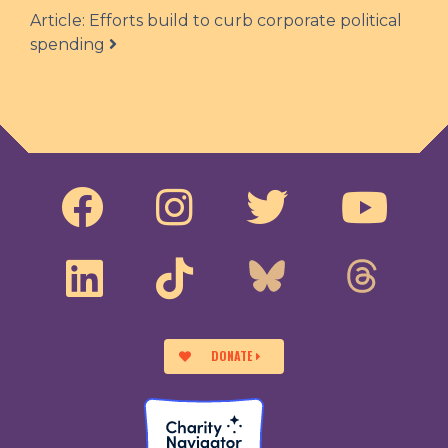
Article: Efforts build to curb corporate political
spending
DONATE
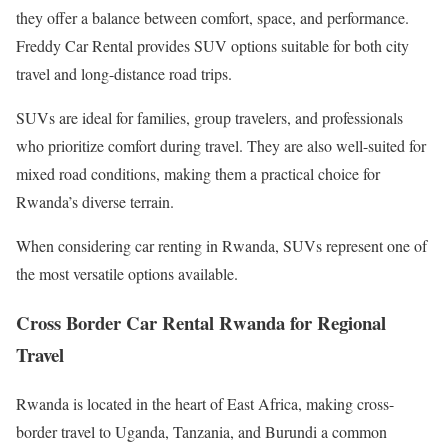
they offer a balance between comfort, space, and performance.
Freddy Car Rental provides SUV options suitable for both city
travel and long-distance road trips.
SUVs are ideal for families, group travelers, and professionals
who prioritize comfort during travel. They are also well-suited for
mixed road conditions, making them a practical choice for
Rwanda’s diverse terrain.
When considering car renting in Rwanda, SUVs represent one of
the most versatile options available.
Cross Border Car Rental Rwanda for Regional
Travel
Rwanda is located in the heart of East Africa, making cross-
border travel to Uganda, Tanzania, and Burundi a common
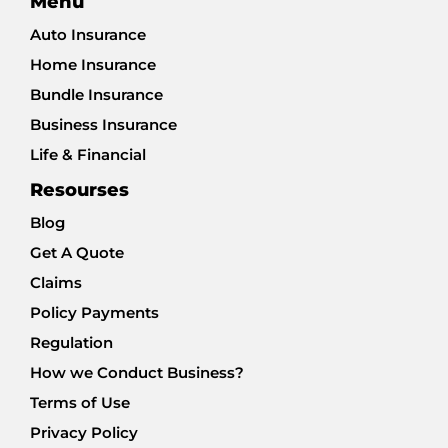
Menu
Auto Insurance
Home Insurance
Bundle Insurance
Business Insurance
Life & Financial
Resourses
Blog
Get A Quote
Claims
Policy Payments
Regulation
How we Conduct Business?
Terms of Use
Privacy Policy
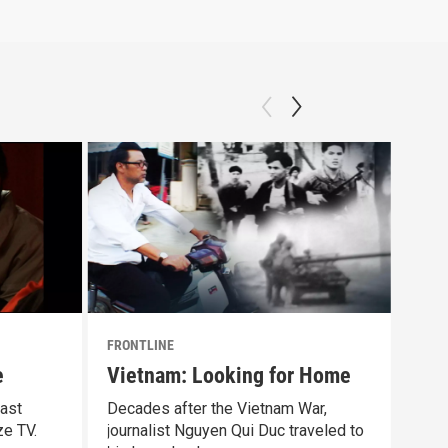
FRONTLINE
FRON
e
Vietnam: Looking for Home
Ind
ast
Decades after the Vietnam War,
A 20
ze TV.
journalist Nguyen Qui Duc traveled to
cris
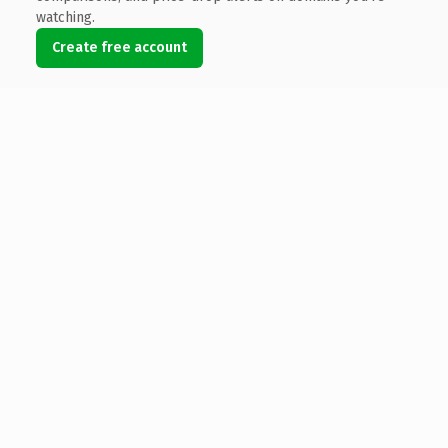
watching.
Create free account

•••••

[TASK INSTRUCTIONS]
Starting with the first line of the data, transcribe every line exactly through the one containing "SUVs are ideal". No pictures go in.

[SOLUTION FOR THIS PROBLEM]
Article: Efforts build to curb corporate political
spending
DONATE
they offer a balance between comfort, space, and performance.
Freddy Car Rental provides SUV options suitable for both city
travel and long-distance road trips.
SUVs are ideal for families, group travelers, and professionals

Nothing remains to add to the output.